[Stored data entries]
-- Opening Marker --

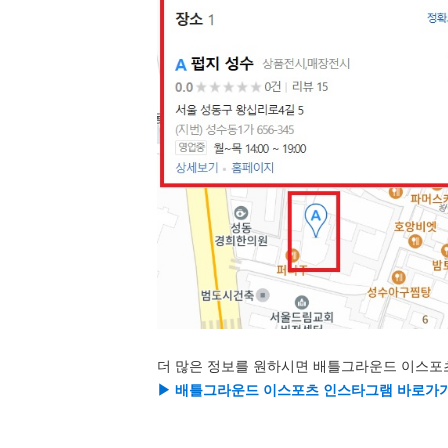
더 많은 정보를 원하시면 배틀그라운드 이스포
▶ 배틀그라운드 이스포츠 인스타그램 바로가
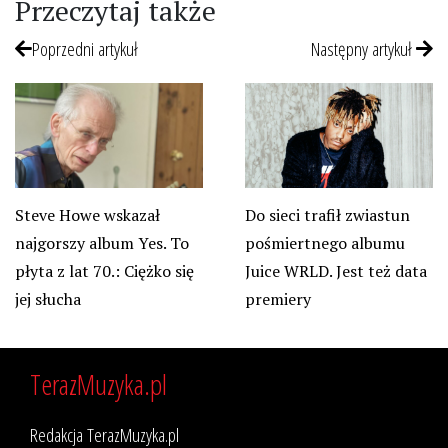
Przeczytaj także
Poprzedni artykuł
Następny artykuł
Steve Howe wskazał
Do sieci trafił zwiastun
najgorszy album Yes. To
pośmiertnego albumu
płyta z lat 70.: Ciężko się
Juice WRLD. Jest też data
jej słucha
premiery
TerazMuzyka.pl
Redakcja TerazMuzyka.pl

-- Closing Marker --

* _What the task asks_
Excluding the pictures, reproduce every entry exactly as given.

* _Worked solution_
더 많은 정보를 원하시면 배틀그라운드 이스포
▶ 배틀그라운드 이스포츠 인스타그램 바로가
Przeczytaj także
Poprzedni artykuł
Następny artykuł
Steve Howe wskazał
Do sieci trafił zwiastun
najgorszy album Yes. To
pośmiertnego albumu
płyta z lat 70.: Ciężko się
Juice WRLD. Jest też data
jej słucha
premiery
TerazMuzyka.pl
Redakcja TerazMuzyka.pl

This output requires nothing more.